Exactly as written, return all the data, leaving its pictures behind.

(TASK DATA)

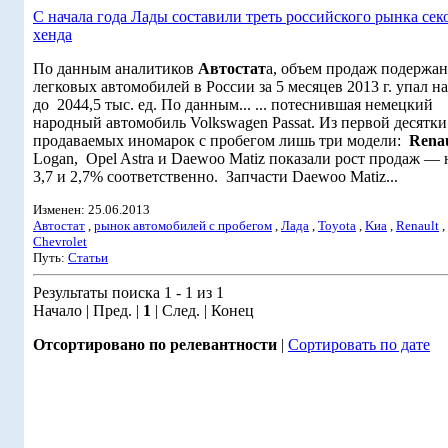
С начала года Лады составили треть российского рынка сек
хенда
По данным аналитиков
Автостат
а, объем продаж подержа
легковых автомобилей в России за 5 месяцев 2013 г. упал н
до 2044,5 тыс. ед. По данным... ... потеснившая немецкий
народный автомобиль Volkswagen Passat. Из первой десятк
продаваемых иномарок с пробегом лишь три модели:
Renau
Logan, Opel Astra и Daewoo Matiz показали рост продаж — н
3,7 и 2,7% соответственно. Запчасти Daewoo Matiz...
Изменен: 25.06.2013
Автостат
,
рынок автомобилей с пробегом
,
Лада
,
Toyota
,
Kиа
,
Renault
,
Chevrolet
Путь:
Статьи
Результаты поиска 1 - 1 из 1
Начало | Пред. |
1
| След. | Конец
Отсортировано по релевантности
|
Сортировать по дате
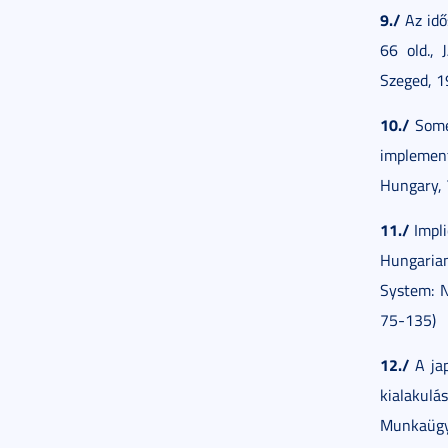
9./
Az idő
66 old., 
Szeged, 1
10./
Some 
implement
Hungary, 7
11./
Impli
Hungarian
System: 
75-135)
12./
A jap
kialakul
Munkaügy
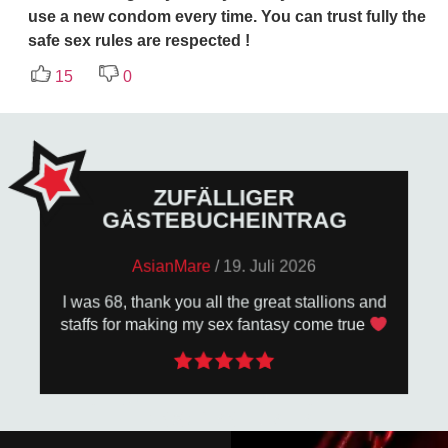
use a new condom every time. You can trust fully the
safe sex rules are respected !
15
0
ZUFÄLLIGER
GÄSTEBUCHEINTRAG
ZUM GÄSTEBUCH
AsianMare
/
19. Juli 2026
Tasten hauen!
I was 68, thank you all the great stallions and
zufällig auf der Seite angezeigt. Also los: in die
staffs for making my sex fantasy come true
und mit etwas Glück wird dein Eintrag hier
Schreib uns ein paar Zeilen ins Gästebuch –
GÄSTEBUCHEINTRAG DA!
LASS UNS EINEN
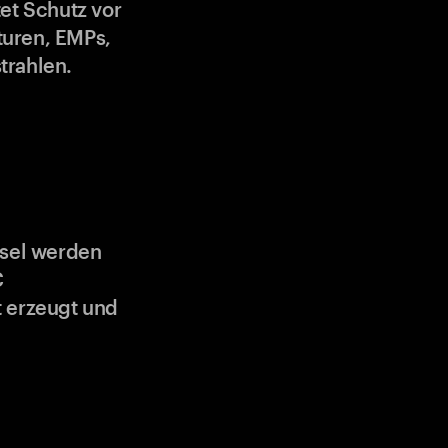
et Schutz vor
uren, EMPs,
trahlen.
ssel werden
C
 erzeugt und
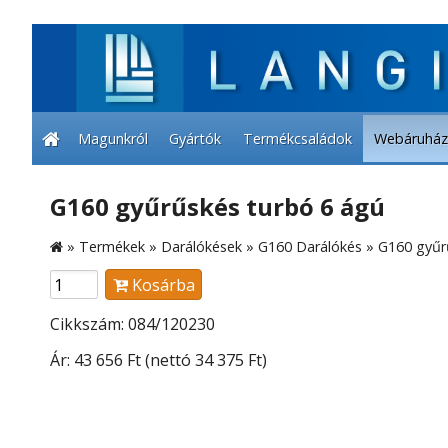
Magunkról
Gyártók
Termékcsaládok
Webáruház
G160 gyűrűskés turbó 6 ágú
»
Termékek
»
Darálókések
»
G160 Darálókés
»
G160 gyűr
Kosárba
Cikkszám: 084/120230
Ár:
43 656 Ft
(nettó 34 375 Ft)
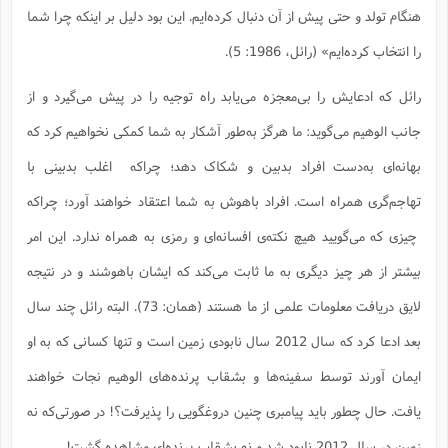
هنگام تولد و حتی پیش از آن دنبال کرده‌ایم. این بود دلیل بر اینکه چرا شما
را انتخاب کرده‌ایم» (رائل، 1986: 5).
رائل که ادعایش را بی‌معجزه می‌یابد راه توجیه را در پیش می‌گیرد و از
جانب الوهیم می‌گوید: ما هرگز به‌طور آشکار به شما کمکی نخواهیم کرد که
بهانه‌ای به‌دست افراد بدبین و شکاک دهد؛ چراکه اغلب بدبینی با
تهاجم‌گری همراه است. افراد باهوش به شما اعتقاد خواهند آورد؛ چراکه
چیزی که می‌گویید هیچ نکته‌ی افسانه‌ای و رمزی به همراه ندارد. این امر
بیشتر از هر چیز دیگری به ما ثابت می‌کند که ایشان باهوشند و در نتیجه
لایق دریافت معلومات علمی از ما هستند (همان: 73). البته رائل چند سال
بعد ادعا کرد که سال 2012 سال نابودی زمین است و تنها کسانی که به او
ایمان آورند توسط سفینه‌ها و بشقاب پرنده‌های الوهیم نجات خواهند
یافت. حال چطور باید پیامبری چنین دروغگویی را پذیرفت؟! در صورتی‌که نه
زمین در سال 2012 نابود شد و نه بشقاب پرنده‌ای مشاهده گشت!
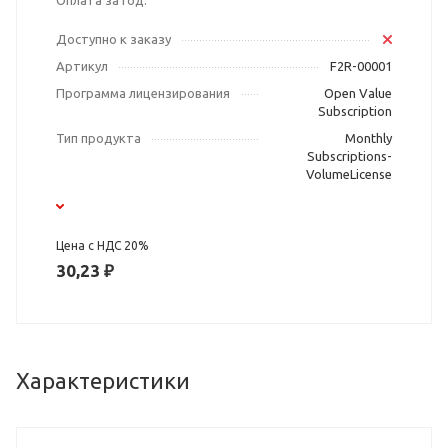
Оплата за год.
Доступно к заказу
Артикул
F2R-00001
Программа лицензирования
Open Value
Subscription
Тип продукта
Monthly
Subscriptions-
VolumeLicense
Цена с НДС 20%
30,23 ₽
Характеристики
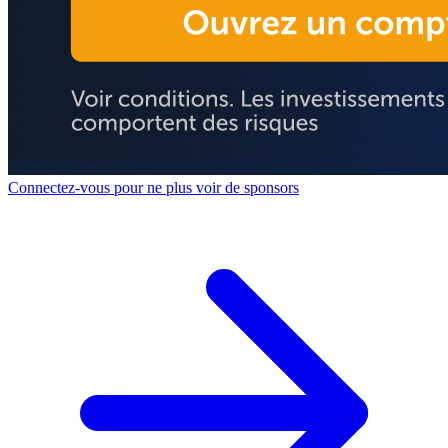
Connectez-vous pour ne plus voir de sponsors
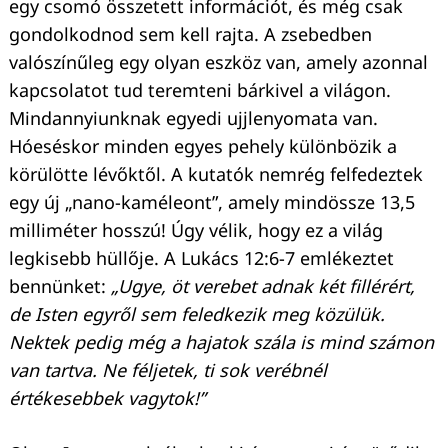
egy csomó összetett információt, és még csak
gondolkodnod sem kell rajta. A zsebedben
valószínűleg egy olyan eszköz van, amely azonnal
kapcsolatot tud teremteni bárkivel a világon.
Mindannyiunknak egyedi ujjlenyomata van.
Hóeséskor minden egyes pehely különbözik a
körülötte lévőktől. A kutatók nemrég felfedeztek
egy új „nano-kaméleont”, amely mindössze 13,5
milliméter hosszú! Úgy vélik, hogy ez a világ
legkisebb hüllője. A Lukács 12:6-7 emlékeztet
bennünket:
„Ugye, öt verebet adnak két fillérért,
de Isten egyről sem feledkezik meg közülük.
Nektek pedig még a hajatok szála is mind számon
van tartva. Ne féljetek, ti sok verébnél
értékesebbek vagytok!”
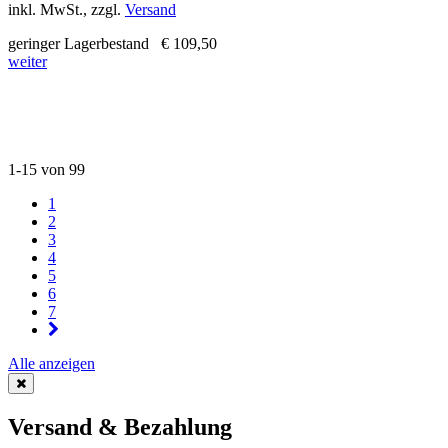
inkl. MwSt., zzgl.
Versand
geringer Lagerbestand
€ 109,50
weiter
1-15 von 99
1
2
3
4
5
6
7
Alle anzeigen
Versand & Bezahlung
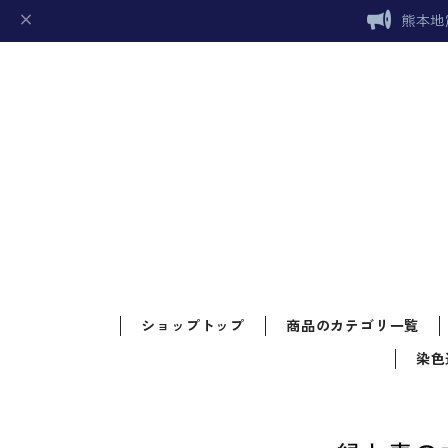
熊本地
ショップトップ
商品のカテゴリ一覧
染色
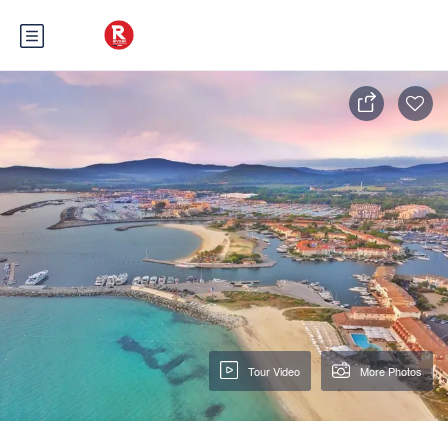
Tour Video
More Photos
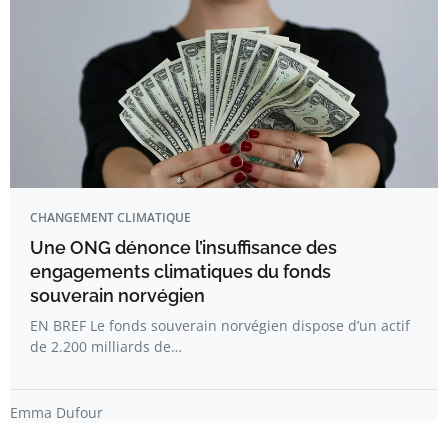
CHANGEMENT CLIMATIQUE
Une ONG dénonce l’insuffisance des
engagements climatiques du fonds
souverain norvégien
EN BREF Le fonds souverain norvégien dispose d’un actif
de 2.200 milliards de…
Emma Dufour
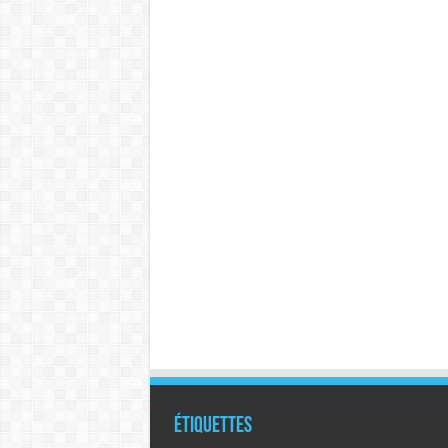
Étiquettes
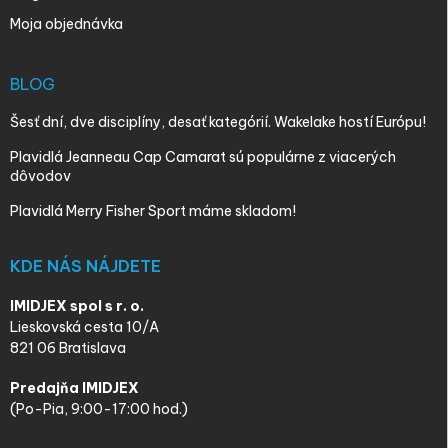
Moja objednávka
BLOG
Šesť dní, dve disciplíny, desať kategórií. Wakelake hostí Európu!
Plavidlá Jeanneau Cap Camarat sú populárne z viacerých
dôvodov
Plavidlá Merry Fisher Sport máme skladom!
KDE NÁS NÁJDETE
IMIDJEX spol s r. o.
Lieskovská cesta 10/A
821 06 Bratislava
Predajňa IMIDJEX
(Po-Pia, 9:00-17:00 hod.)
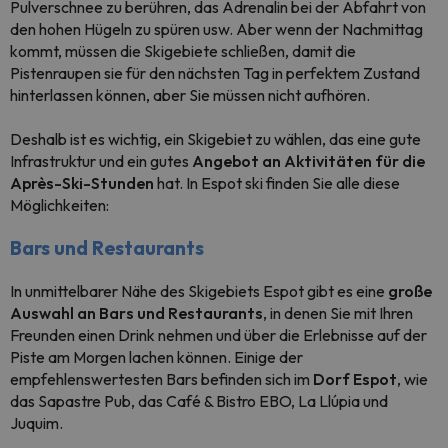
Pulverschnee zu berühren, das Adrenalin bei der Abfahrt von
den hohen Hügeln zu spüren usw. Aber wenn der Nachmittag
kommt, müssen die Skigebiete schließen, damit die
Pistenraupen sie für den nächsten Tag in perfektem Zustand
hinterlassen können, aber Sie müssen nicht aufhören.
Deshalb ist es wichtig, ein Skigebiet zu wählen, das eine gute
Infrastruktur und ein gutes
Angebot an Aktivitäten für die
Après-Ski-Stunden
hat. In Espot ski finden Sie alle diese
Möglichkeiten:
Bars und Restaurants
In unmittelbarer Nähe des Skigebiets Espot gibt es eine
große
Auswahl an Bars und Restaurants
, in denen Sie mit Ihren
Freunden einen Drink nehmen und über die Erlebnisse auf der
Piste am Morgen lachen können. Einige der
empfehlenswertesten Bars befinden sich im
Dorf Espot
, wie
das Sapastre Pub, das Café & Bistro EBO, La Llúpia und
Juquim.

(End TASK DATA)

SOLVED EXERCISE ->
С начала года Лады составили треть российского рынка сек
хенда
По данным аналитиков
Автостат
а, объем продаж подержа
легковых автомобилей в России за 5 месяцев 2013 г. упал н
до 2044,5 тыс. ед. По данным... ... потеснившая немецкий
народный автомобиль Volkswagen Passat. Из первой десятк
продаваемых иномарок с пробегом лишь три модели:
Renau
Logan, Opel Astra и Daewoo Matiz показали рост продаж — н
3,7 и 2,7% соответственно. Запчасти Daewoo Matiz...
Изменен: 25.06.2013
Автостат
,
рынок автомобилей с пробегом
,
Лада
,
Toyota
,
Kиа
,
Renault
,
Chevrolet
Путь:
Статьи
Результаты поиска 1 - 1 из 1
Начало | Пред. |
1
| След. | Конец
Отсортировано по релевантности
|
Сортировать по дате
9./
Az idő
66 old., 
Szeged, 1
10./
Some 
implement
Hungary, 7
11./
Impli
Hungarian
System: 
75-135)
12./
A jap
kialakul
Munkaügy
use a new condom every time. You can trust fully the
safe sex rules are respected !
15
0
ZUFÄLLIGER
GÄSTEBUCHEINTRAG
ZUM GÄSTEBUCH
AsianMare
/
19. Juli 2026
Tasten hauen!
I was 68, thank you all the great stallions and
zufällig auf der Seite angezeigt. Also los: in die
staffs for making my sex fantasy come true
und mit etwas Glück wird dein Eintrag hier
Schreib uns ein paar Zeilen ins Gästebuch –
GÄSTEBUCHEINTRAG DA!
LASS UNS EINEN
et Schutz vor
uren, EMPs,
trahlen.
ssel werden
C
 erzeugt und
Magunkról
Gyártók
Termékcsaládok
Webáruház
G160 gyűrűskés turbó 6 ágú
»
Termékek
»
Darálókések
»
G160 Darálókés
»
G160 gyűr
Kosárba
Cikkszám: 084/120230
Ár:
43 656 Ft
(nettó 34 375 Ft)
هنگام تولد و حتی پیش از آن دنبال کرده‌ایم. این بود دلیل بر اینکه چرا شما
را انتخاب کرده‌ایم» (رائل، 1986: 5).
رائل که ادعایش را بی‌معجزه می‌یابد راه توجیه را در پیش می‌گیرد و از
جانب الوهیم می‌گوید: ما هرگز به‌طور آشکار به شما کمکی نخواهیم کرد که
بهانه‌ای به‌دست افراد بدبین و شکاک دهد؛ چراکه اغلب بدبینی با
تهاجم‌گری همراه است. افراد باهوش به شما اعتقاد خواهند آورد؛ چراکه
چیزی که می‌گویید هیچ نکته‌ی افسانه‌ای و رمزی به همراه ندارد. این امر
بیشتر از هر چیز دیگری به ما ثابت می‌کند که ایشان باهوشند و در نتیجه
لایق دریافت معلومات علمی از ما هستند (همان: 73). البته رائل چند سال
بعد ادعا کرد که سال 2012 سال نابودی زمین است و تنها کسانی که به او
ایمان آورند توسط سفینه‌ها و بشقاب پرنده‌های الوهیم نجات خواهند
یافت. حال چطور باید پیامبری چنین دروغگویی را پذیرفت؟! در صورتی‌که نه
زمین در سال 2012 نابود شد و نه بشقاب پرنده‌ای مشاهده گشت!
Оплата за год.
Доступно к заказу
Артикул
F2R-00001
Программа лицензирования
Open Value
Subscription
Тип продукта
Monthly
Subscriptions-
VolumeLicense
Цена с НДС 20%
30,23 ₽
Характеристики
Connectez-vous pour ne plus voir de sponsors
egy csomó összetett információt, és még csak
gondolkodnod sem kell rajta. A zsebedben
valószínűleg egy olyan eszköz van, amely azonnal
kapcsolatot tud teremteni bárkivel a világon.
Mindannyiunknak egyedi ujjlenyomata van.
Hóeséskor minden egyes pehely különbözik a
körülötte lévőktől. A kutatók nemrég felfedeztek
egy új „nano-kaméleont”, amely mindössze 13,5
milliméter hosszú! Úgy vélik, hogy ez a világ
legkisebb hüllője. A Lukács 12:6-7 emlékeztet
bennünket:
„Ugye, öt verebet adnak két fillérért,
de Isten egyről sem feledkezik meg közülük.
Nektek pedig még a hajatok szála is mind számon
van tartva. Ne féljetek, ti sok verébnél
értékesebbek vagytok!”
inkl. MwSt., zzgl.
Versand
geringer Lagerbestand
€ 109,50
weiter
1-15 von 99
1
2
3
4
5
6
7
Alle anzeigen
Versand & Bezahlung
熊本地
ショップトップ
商品のカテゴリ一覧
染色
Tour Video
More Photos
CHANGEMENT CLIMATIQUE
Une ONG dénonce l’insuffisance des
engagements climatiques du fonds
souverain norvégien
EN BREF Le fonds souverain norvégien dispose d’un actif
de 2.200 milliards de…
Emma Dufour
Étiquettes
Moja objednávka
BLOG
Šesť dní, dve disciplíny, desať kategórií. Wakelake hostí Európu!
Plavidlá Jeanneau Cap Camarat sú populárne z viacerých
dôvodov
Plavidlá Merry Fisher Sport máme skladom!
KDE NÁS NÁJDETE
IMIDJEX spol s r. o.
Lieskovská cesta 10/A
821 06 Bratislava
Predajňa IMIDJEX
(Po-Pia, 9:00-17:00 hod.)
Pulverschnee zu berühren, das Adrenalin bei der Abfahrt von
den hohen Hügeln zu spüren usw. Aber wenn der Nachmittag
kommt, müssen die Skigebiete schließen, damit die
Pistenraupen sie für den nächsten Tag in perfektem Zustand
hinterlassen können, aber Sie müssen nicht aufhören.
Deshalb ist es wichtig, ein Skigebiet zu wählen, das eine gute
Infrastruktur und ein gutes
Angebot an Aktivitäten für die
Après-Ski-Stunden
hat. In Espot ski finden Sie alle diese
Möglichkeiten:
Bars und Restaurants
In unmittelbarer Nähe des Skigebiets Espot gibt es eine
große
Auswahl an Bars und Restaurants
, in denen Sie mit Ihren
Freunden einen Drink nehmen und über die Erlebnisse auf der
Piste am Morgen lachen können. Einige der
empfehlenswertesten Bars befinden sich im
Dorf Espot
, wie
das Sapastre Pub, das Café & Bistro EBO, La Llúpia und
Juquim.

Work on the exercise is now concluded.